[[ Extracted entries open ]]

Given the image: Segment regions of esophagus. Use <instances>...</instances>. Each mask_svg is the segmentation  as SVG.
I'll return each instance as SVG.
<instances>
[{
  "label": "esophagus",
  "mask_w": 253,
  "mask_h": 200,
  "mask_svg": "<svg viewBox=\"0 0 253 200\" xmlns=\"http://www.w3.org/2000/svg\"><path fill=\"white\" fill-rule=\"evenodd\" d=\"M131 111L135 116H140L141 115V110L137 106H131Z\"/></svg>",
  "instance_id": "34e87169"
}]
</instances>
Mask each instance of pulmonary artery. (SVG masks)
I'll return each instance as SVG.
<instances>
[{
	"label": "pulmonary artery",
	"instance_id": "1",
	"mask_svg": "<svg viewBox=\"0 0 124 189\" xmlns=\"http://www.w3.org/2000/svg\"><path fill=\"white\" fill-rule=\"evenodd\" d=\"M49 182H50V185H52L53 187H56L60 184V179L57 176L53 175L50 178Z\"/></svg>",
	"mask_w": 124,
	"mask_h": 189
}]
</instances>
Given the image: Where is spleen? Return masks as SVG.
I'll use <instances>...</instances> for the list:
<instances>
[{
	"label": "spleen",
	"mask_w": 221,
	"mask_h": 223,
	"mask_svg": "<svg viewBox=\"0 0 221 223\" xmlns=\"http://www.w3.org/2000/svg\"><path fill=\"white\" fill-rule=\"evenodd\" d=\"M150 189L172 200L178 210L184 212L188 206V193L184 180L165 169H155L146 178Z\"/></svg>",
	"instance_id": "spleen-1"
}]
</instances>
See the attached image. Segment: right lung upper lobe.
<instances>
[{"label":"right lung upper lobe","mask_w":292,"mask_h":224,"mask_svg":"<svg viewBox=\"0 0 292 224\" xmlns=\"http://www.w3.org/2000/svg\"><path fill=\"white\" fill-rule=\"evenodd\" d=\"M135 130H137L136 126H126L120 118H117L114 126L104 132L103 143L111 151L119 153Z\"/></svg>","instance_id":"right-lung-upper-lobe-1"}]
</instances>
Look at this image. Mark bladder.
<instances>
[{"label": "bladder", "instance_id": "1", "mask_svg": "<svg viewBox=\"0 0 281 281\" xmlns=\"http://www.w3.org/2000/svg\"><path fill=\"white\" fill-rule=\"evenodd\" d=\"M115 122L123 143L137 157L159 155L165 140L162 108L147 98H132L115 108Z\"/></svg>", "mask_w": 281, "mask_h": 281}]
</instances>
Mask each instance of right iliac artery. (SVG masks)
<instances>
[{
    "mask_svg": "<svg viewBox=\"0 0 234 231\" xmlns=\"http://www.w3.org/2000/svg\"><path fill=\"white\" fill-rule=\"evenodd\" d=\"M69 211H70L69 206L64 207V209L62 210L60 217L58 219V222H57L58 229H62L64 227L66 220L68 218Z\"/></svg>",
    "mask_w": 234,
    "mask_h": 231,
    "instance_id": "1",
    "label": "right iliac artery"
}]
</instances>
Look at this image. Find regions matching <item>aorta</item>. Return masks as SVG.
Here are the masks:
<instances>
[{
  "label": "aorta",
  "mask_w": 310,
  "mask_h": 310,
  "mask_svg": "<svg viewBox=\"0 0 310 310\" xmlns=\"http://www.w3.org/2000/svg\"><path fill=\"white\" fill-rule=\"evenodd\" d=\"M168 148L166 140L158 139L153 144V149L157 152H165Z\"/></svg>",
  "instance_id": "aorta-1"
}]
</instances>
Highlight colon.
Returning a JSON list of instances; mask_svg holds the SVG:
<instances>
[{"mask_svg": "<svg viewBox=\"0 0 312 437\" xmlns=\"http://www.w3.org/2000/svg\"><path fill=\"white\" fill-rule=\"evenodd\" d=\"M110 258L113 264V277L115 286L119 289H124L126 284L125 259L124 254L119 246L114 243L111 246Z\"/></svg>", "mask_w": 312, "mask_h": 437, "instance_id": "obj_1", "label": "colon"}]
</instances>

[[ Extracted entries closed ]]

**The problem:**
Every entry above has to be returned exactly as written.

**Exercise result:**
Given the image: Segment regions of esophagus. Use <instances>...</instances>. Each mask_svg is the segmentation  as SVG.
I'll return each instance as SVG.
<instances>
[{
  "label": "esophagus",
  "mask_w": 253,
  "mask_h": 200,
  "mask_svg": "<svg viewBox=\"0 0 253 200\" xmlns=\"http://www.w3.org/2000/svg\"><path fill=\"white\" fill-rule=\"evenodd\" d=\"M131 111L135 116H140L141 115V110L137 106H131Z\"/></svg>",
  "instance_id": "34e87169"
}]
</instances>
Mask each instance of pulmonary artery. (SVG masks)
I'll return each instance as SVG.
<instances>
[{
	"label": "pulmonary artery",
	"instance_id": "1",
	"mask_svg": "<svg viewBox=\"0 0 124 189\" xmlns=\"http://www.w3.org/2000/svg\"><path fill=\"white\" fill-rule=\"evenodd\" d=\"M49 182H50V185H52L53 187H56L60 184V179L57 176L53 175L50 178Z\"/></svg>",
	"mask_w": 124,
	"mask_h": 189
}]
</instances>
Given the image: Where is spleen? Return masks as SVG.
I'll use <instances>...</instances> for the list:
<instances>
[{
	"label": "spleen",
	"mask_w": 221,
	"mask_h": 223,
	"mask_svg": "<svg viewBox=\"0 0 221 223\" xmlns=\"http://www.w3.org/2000/svg\"><path fill=\"white\" fill-rule=\"evenodd\" d=\"M150 189L172 200L178 210L184 212L188 206V193L184 180L165 169H155L146 178Z\"/></svg>",
	"instance_id": "spleen-1"
}]
</instances>
See the attached image. Segment: right lung upper lobe.
<instances>
[{"label":"right lung upper lobe","mask_w":292,"mask_h":224,"mask_svg":"<svg viewBox=\"0 0 292 224\" xmlns=\"http://www.w3.org/2000/svg\"><path fill=\"white\" fill-rule=\"evenodd\" d=\"M135 130H137L136 126H126L120 118H117L114 126L104 132L103 143L111 151L119 153Z\"/></svg>","instance_id":"right-lung-upper-lobe-1"}]
</instances>
Look at this image. Mark bladder.
<instances>
[{"label": "bladder", "instance_id": "1", "mask_svg": "<svg viewBox=\"0 0 281 281\" xmlns=\"http://www.w3.org/2000/svg\"><path fill=\"white\" fill-rule=\"evenodd\" d=\"M115 122L123 143L137 157L159 155L165 140L162 108L147 98H132L115 108Z\"/></svg>", "mask_w": 281, "mask_h": 281}]
</instances>
Mask each instance of right iliac artery. (SVG masks)
<instances>
[{
    "mask_svg": "<svg viewBox=\"0 0 234 231\" xmlns=\"http://www.w3.org/2000/svg\"><path fill=\"white\" fill-rule=\"evenodd\" d=\"M69 211H70L69 206L64 207V209L62 210L60 217L58 219V222H57L58 229H62L64 227L66 220L68 218Z\"/></svg>",
    "mask_w": 234,
    "mask_h": 231,
    "instance_id": "1",
    "label": "right iliac artery"
}]
</instances>
Look at this image. Find regions matching <item>aorta</item>. Return masks as SVG.
Here are the masks:
<instances>
[{
  "label": "aorta",
  "mask_w": 310,
  "mask_h": 310,
  "mask_svg": "<svg viewBox=\"0 0 310 310\" xmlns=\"http://www.w3.org/2000/svg\"><path fill=\"white\" fill-rule=\"evenodd\" d=\"M168 148L166 140L158 139L153 144V149L157 152H165Z\"/></svg>",
  "instance_id": "aorta-1"
}]
</instances>
Highlight colon.
Returning a JSON list of instances; mask_svg holds the SVG:
<instances>
[{"mask_svg": "<svg viewBox=\"0 0 312 437\" xmlns=\"http://www.w3.org/2000/svg\"><path fill=\"white\" fill-rule=\"evenodd\" d=\"M110 258L113 264V277L115 286L119 289H124L126 284L125 259L124 254L119 246L114 243L111 246Z\"/></svg>", "mask_w": 312, "mask_h": 437, "instance_id": "obj_1", "label": "colon"}]
</instances>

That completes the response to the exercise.